🤖 AI Summary
This work addresses the challenge of automatically converting vascular segmentation results into editable parametric models. We propose the first end-to-end differentiable vascular shape modeling framework. Methodologically, it jointly parameterizes the centerline and radius using cubic B-splines and introduces a differentiable voxelization layer to enable unsupervised mapping from segmentation masks to parametric models, unifying voxel, mesh, and parametric representations. The framework directly generates high-fidelity, smooth, and backpropagation-enabled meshes from segmentation inputs. Its key innovation lies in eliminating reliance on ground-truth parametric annotations—enabling shape-level gradient backpropagation and post-hoc geometric editing. Evaluated on aortic, aneurysmal, and cerebral vascular datasets, our method significantly reduces volumetric segmentation matching error and achieves state-of-the-art performance in geometric reconstruction accuracy and mesh quality.
📝 Abstract
Vessels are complex structures in the body that have been studied extensively in multiple representations. While voxelization is the most common of them, meshes and parametric models are critical in various applications due to their desirable properties. However, these representations are typically extracted through segmentations and used disjointly from each other.

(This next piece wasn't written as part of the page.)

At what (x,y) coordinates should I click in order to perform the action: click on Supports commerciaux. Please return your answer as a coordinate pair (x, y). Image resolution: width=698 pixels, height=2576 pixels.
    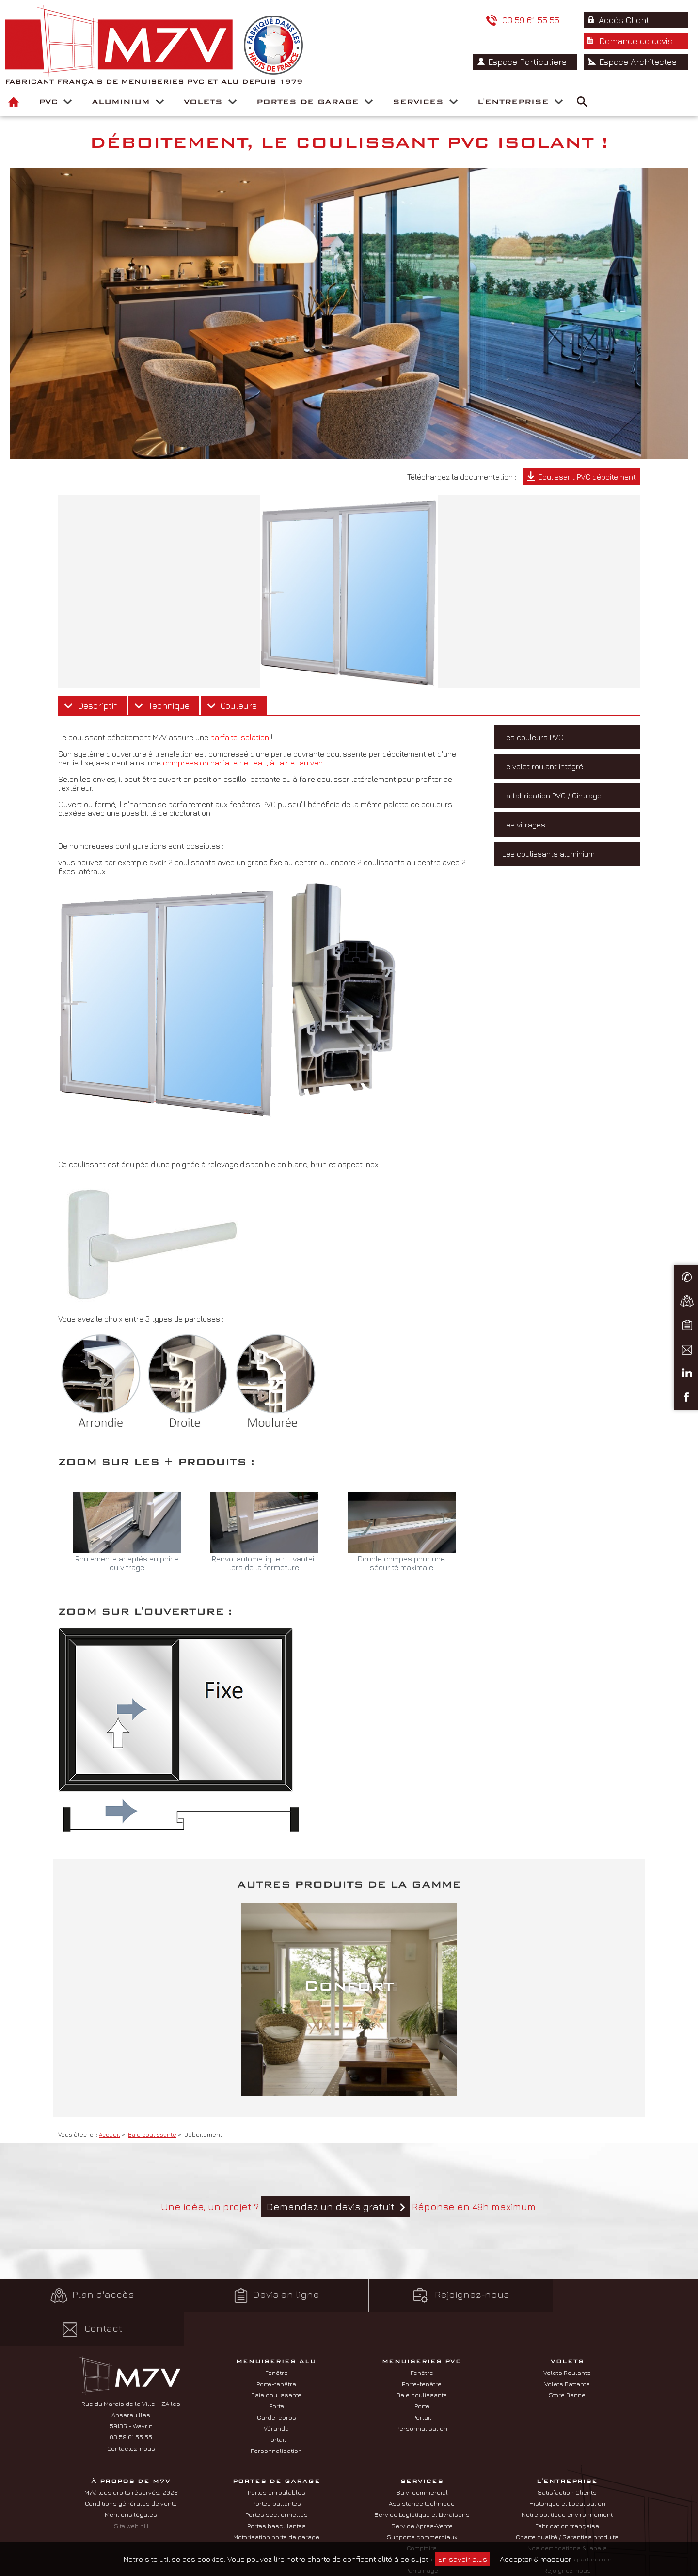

We propose a framework that joins the three representations under differentiable transformations. By leveraging differentiable voxelization, we automatically extract a parametric shape model of the vessels through shape-to-segmentation fitting, where we learn shape parameters from segmentations without the explicit need for ground-truth shape parameters. The vessel is parametrized as centerlines and radii using cubic B-splines, ensuring smoothness and continuity by construction. Meshes are differentiably extracted from the learned shape parameters, resulting in high-fidelity meshes that can be manipulated post-fit. Our method can accurately capture the geometry of complex vessels, as demonstrated by the volumetric fits in experiments on aortas, aneurysms, and brain vessels.